Our daughter (17) opted for euthanasia. It is not the ‘easiest way’ but the greatest sacrifice

PPsychiatrist Jim van Os doubts that a 17-year-old could make a well-considered decision to end his life (Opinion, June 26). If not, it is an obsessive conviction that death is the only way out. He also claims that euthanasia is the path chosen with least resistance because society or mental health care is failing.

The Euthanasia Act was introduced to provide the opportunity to say goodbye to life in a humane way. The Act does not discriminate against hopeless physical or “mental” suffering and is not just for adults. Such a young age is exceptional. This requires, of course, extra caution.

Snowy

My 17-year-old daughter died in October 2023 by euthanasia. To our knowledge, Milou was the first and only 17-year-old in the Netherlands to die by euthanasia due to desperate psychological suffering. Exceptionally, all Regional Euthanasia Review Committees (RTE) have, due to her young age, considered the implementation of the legal due diligence criteria. Her otherwise public opinion describes that the doctor who examined her and accompanied her in the euthanasia process, treated her request with great caution and care. That his assessment of how unbearable her suffering was met all the conditions. In this she was supported by doctors and ethicists. There was even an expert on existential issues involved.

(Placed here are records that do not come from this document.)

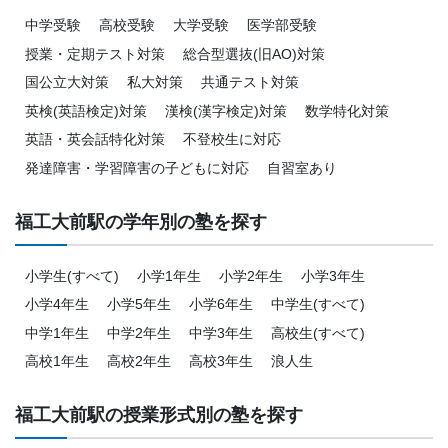
中学受験
高校受験
大学受験
医学部受験
授業・定期テスト対策
総合型選抜(旧AO)対策
国公立大対策
私大対策
共通テスト対策
英検(英語検定)対策
漢検(漢字検定)対策
数学特化対策
英語・英会話特化対策
不登校生に対応
発達障害・学習障害の子どもに対応
自習室あり
福工大前駅の学年別の塾を探す
小学生(すべて)
小学1年生
小学2年生
小学3年生
小学4年生
小学5年生
小学6年生
中学生(すべて)
中学1年生
中学2年生
中学3年生
高校生(すべて)
高校1年生
高校2年生
高校3年生
浪人生
福工大前駅の授業形式別の塾を探す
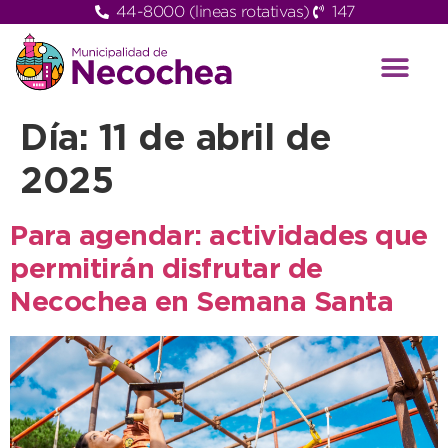
44-8000 (lineas rotativas)
147
Día:
11 de abril de
2025
Para agendar: actividades que
permitirán disfrutar de
Necochea en Semana Santa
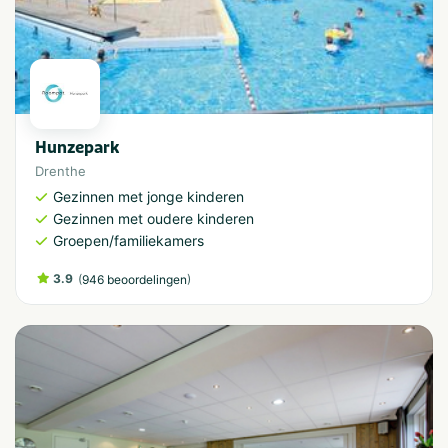
Hunzepark
Drenthe
Gezinnen met jonge kinderen
Gezinnen met oudere kinderen
Groepen/familiekamers
3.9
(
)
946 beoordelingen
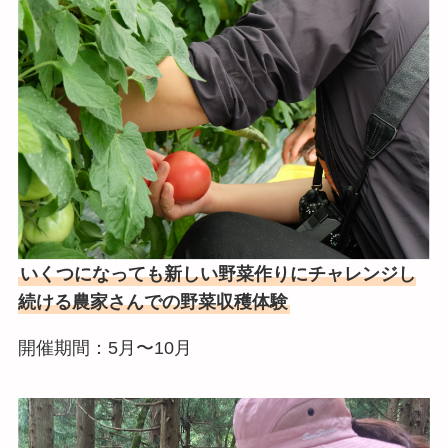
いくつになっても新しい野菜作りにチャレンジし
続ける農家さんでの野菜収穫体験
開催期間：5月〜10月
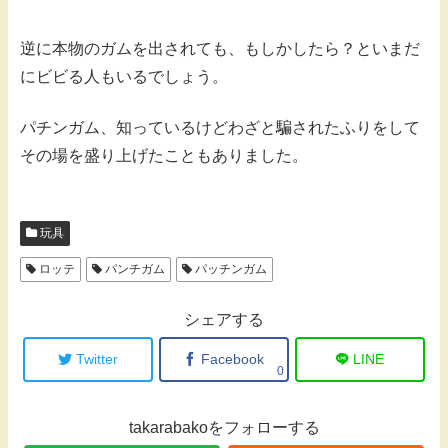
逆に本物のガムを出されても、もしかしたら？といまだ
にビビる人もいるでしょう。
パチンガム、知っているけどわざと騙されたふりをして
その場を盛り上げたこともありました。
玩具
ロッテ
パンチガム
パッチンガム
シェアする
Twitter
Facebook
LINE
0
takarabakoをフォローする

Van Os doubts the validity of the persistent wish for death. This hurts us. Van Os does not know our daughter’s file. RTE and the experts ruled that she was mentally competent and aware of what she was asking. She made her decisions carefully and had done everything in her power.

Monster in his head

The insinuation that euthanasia was “a medical solution” for her seems to me like a stab in the back, a “more attractive” option than working on recovery. She has struggled for years and has been in survival mode. She worked very hard, as did the emergency services and our family. When her son can no longer live life, despite maximum connection and intensive support to alleviate suffering, she always expects that the appropriate treatment will be provided. Milou turns in her grave when she hears that it is now written that in her case the easy way would have been taken. She made the greatest sacrifice imaginable to put an end to the mental pain, to the monster in her head. The road there was hell. Talk of ‘not being heard’, ‘not speaking the language’ and ‘replacing another person’.

She called for recognition for years. Suicidal thoughts, attempts and fear of successful suicide did not stop. Suicide rates over the past decade of a 17 percent increase among people aged 30 and under were not something we could turn a blind eye to. That option loomed over us every day. It is not a long, winding road as Van Os describes it, but one with deep, often huge potholes. sinks and road closures. Without good “roadside assistance” you will be nowhere in Dutch mental health care if your car breaks down.

The suggestion that we killed her is offensive. I don’t know who else would have been able to bear and endure her mental pain other than all the people who judged and treated her. The rinsing became increasingly scarce: she was no longer allowed to participate in many treatments and even scientific research because of her active desire for death and her dependence on substances.

An empathetic and inclusive mental health care system does not turn its back when someone, even a very young person, has the courage to say after years of struggle that it is unbearable. “There is no mental modality of psychological suffering. We forget to do that,” Van Os wrote the day after her op-ed. Fidelity on social media in response. But please, let’s not wait until “describing what psychological suffering is” is included in the agenda of future research, but let’s listen together now. We must engage in conversation and connect without judgment with the person experiencing unbearable suffering.

The road to recovery

RTE also published its opinion on the euthanasia of our daughter for social reasons. “To serve as a learning opportunity for doctors and for social debate,” they wrote. I would like to invite psychiatrist Van Os for an interview.

Certainly, experts and experienced practitioners together can learn to speak the language that corresponds to psychological suffering. They can offer hope and perspective to people with persistent suicidal tendencies or desperate psychological suffering. Because, fortunately, many people who are in very deep psychological distress can once again embark on that path to recovery. But sometimes “helping” also means daring to realize that someone really can no longer bear treatment.

Read also:

Opinion: Psychiatrist Jim van Os: Offering euthanasia to young people ignores their psychological suffering

A society in which “success is a choice” further marginalises vulnerable young people, writes professor and psychiatrist Jim van Os.

Milou (17) was granted euthanasia: “Why are people with cancer who have completed treatment allowed to die, but not me?”

For the first time, a child has been euthanized for severe psychological distress. Milou’s parents speak about his suffering and his wish to die. “Why was this not allowed to exist in youth care?”